RECORDED INFORMATION section start

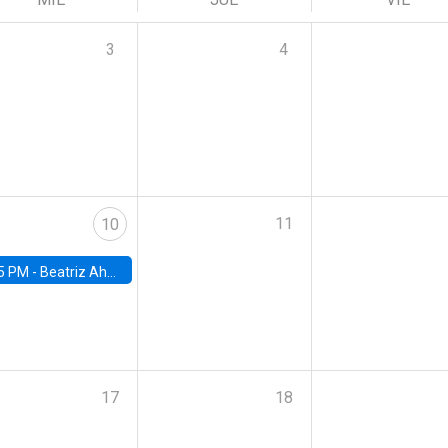
3
4
11
10
5 PM -
Beatriz Ahumada, PhD candidate, Universidad de Pittsburgh
17
18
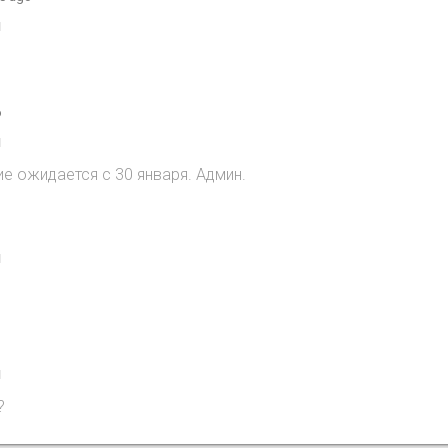
1
o
1
ие ожидается с 30 января. Админ.
1
1
?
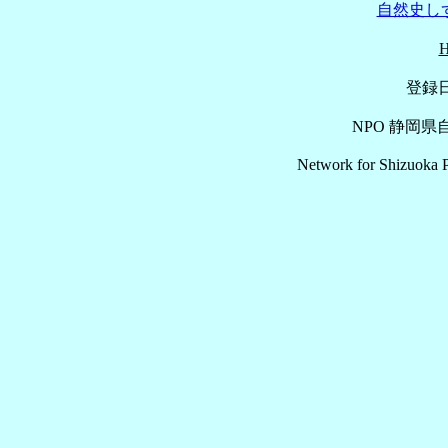
自然史しず
登録日
NPO 静岡
Network for Shizuoka P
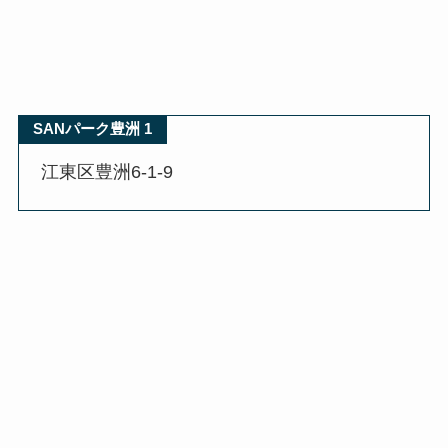
SANパーク豊洲 1
江東区豊洲6-1-9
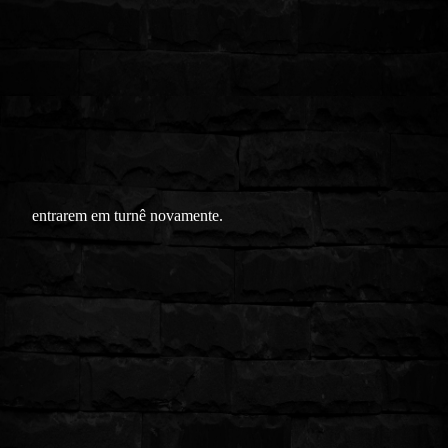
entrarem em turnê novamente.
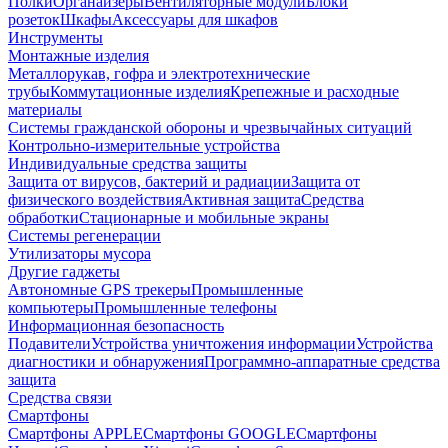
Полки
Органайзеры
Вентиляторные модули
Блоки
розеток
Шкафы
Аксессуары для шкафов
Инструменты
Монтажные изделия
Металлорукав, гофра и электротехнические
трубы
Коммутационные изделия
Крепежные и расходные
материалы
Системы гражданской обороны и чрезвычайных ситуаций
Контрольно-измерительные устройства
Индивидуальные средства защиты
Защита от вирусов, бактерий и радиации
Защита от
физического воздействия
Активная защита
Средства
обработки
Стационарные и мобильные экраны
Системы регенерации
Утилизаторы мусора
Другие гаджеты
Автономные GPS трекеры
Промышленные
компьютеры
Промышленные телефоны
Информационная безопасность
Подавители
Устройства уничтожения информации
Устройства
диагностики и обнаружения
Программно-аппаратные средства
защита
Средства связи
Смартфоны
Смартфоны APPLE
Смартфоны GOOGLE
Смартфоны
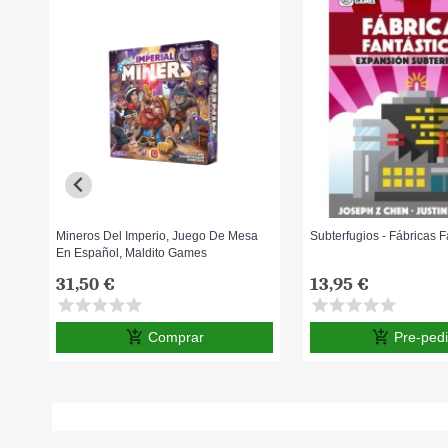
Mineros Del Imperio, Juego De Mesa
Subterfugios - Fábricas F
En Español, Maldito Games
31,50 €
13,95 €
star
star
star
star
star
star
star
star
star
star
add_shopping_cart
add_shopping_cart
Comprar
Pre-ped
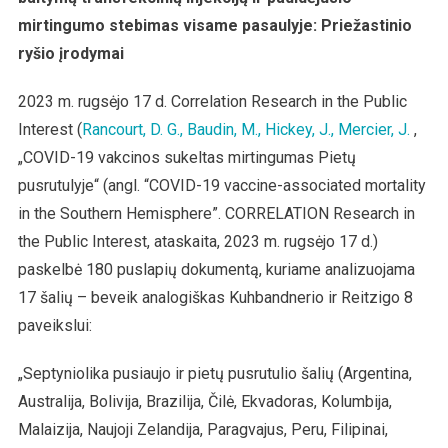
mirtingumo stebimas visame pasaulyje: Priežastinio
ryšio įrodymai
2023 m. rugsėjo 17 d. Correlation Research in the Public
Interest (
Rancourt, D. G., Baudin, M., Hickey, J., Mercier, J.
,
„COVID-19 vakcinos sukeltas mirtingumas Pietų
pusrutulyje“ (angl. “COVID-19 vaccine-associated mortality
in the Southern Hemisphere”. CORRELATION Research in
the Public Interest, ataskaita, 2023 m. rugsėjo 17 d.)
paskelbė 180 puslapių dokumentą, kuriame analizuojama
17 šalių – beveik analogiškas Kuhbandnerio ir Reitzigo 8
paveikslui:
„Septyniolika pusiaujo ir pietų pusrutulio šalių (Argentina,
Australija, Bolivija, Brazilija, Čilė, Ekvadoras, Kolumbija,
Malaizija, Naujoji Zelandija, Paragvajus, Peru, Filipinai,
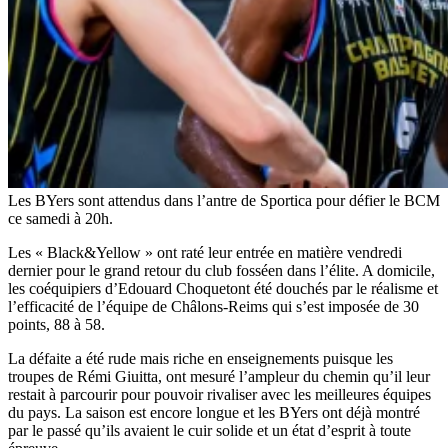
Les BYers sont attendus dans l’antre de Sportica pour défier le BCM
ce samedi à 20h.
Les « Black&Yellow » ont raté leur entrée en matière vendredi
dernier pour le grand retour du club fosséen dans l’élite. A domicile,
les coéquipiers d’Edouard Choquetont été douchés par le réalisme et
l’efficacité de l’équipe de Châlons-Reims qui s’est imposée de 30
points, 88 à 58.
La défaite a été rude mais riche en enseignements puisque les
troupes de Rémi Giuitta, ont mesuré l’ampleur du chemin qu’il leur
restait à parcourir pour pouvoir rivaliser avec les meilleures équipes
du pays. La saison est encore longue et les BYers ont déjà montré
par le passé qu’ils avaient le cuir solide et un état d’esprit à toute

RECORDED INFORMATION section end

**TASK DESCRIPTION**.
Begin with the line holding "du pays. La" and end with the last line of the material. Copy all of them exactly.

**RESULT OF THE TASK**.
du pays. La saison est encore longue et les BYers ont déjà montré
par le passé qu’ils avaient le cuir solide et un état d’esprit à toute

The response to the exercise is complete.